Anyone else a bit concerned about how bizarre this is?

Amazingly at least two psychics have been guest speakers at annual state-level coroner conventions since 2005, and three others at smaller regional speaking events. With public law enforcement agencies having halted the hiring of psychics, several “paranormal mediums” have apparently turned to coroners.

The typical topic during speaking engagements has been the need to expand criminal insight of murder victims using direct contact with the dead.


From the current the web site of psychic detective Noreen Renier we find this endorsement from Marlene Lantz, the just retired Chief Deputy Coroner for McHenry County, Illinois.

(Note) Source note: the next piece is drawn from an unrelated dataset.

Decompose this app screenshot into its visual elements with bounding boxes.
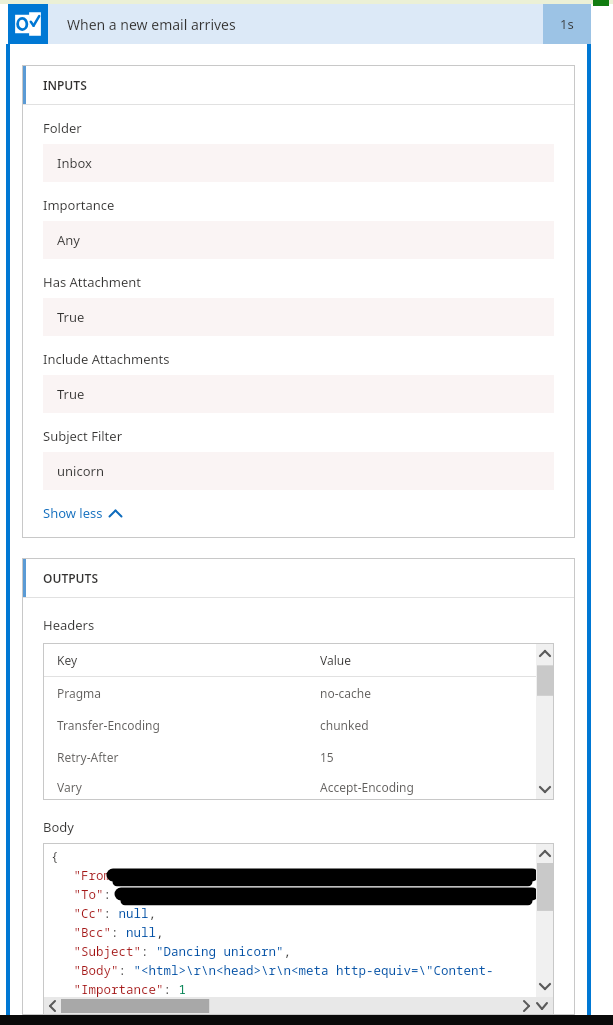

She endorses Renier noting "I asked Noreen if she would come and address the Illinois Coroner's and Medical Examiner's Association at their Spring meeting. We had worked with Noreen on a homicide case in our county and she was a great help to us. I felt it was important to let members of the Association know what a valuable tool a Psychic may be in working those troubling cases. She was both informative and entertaining."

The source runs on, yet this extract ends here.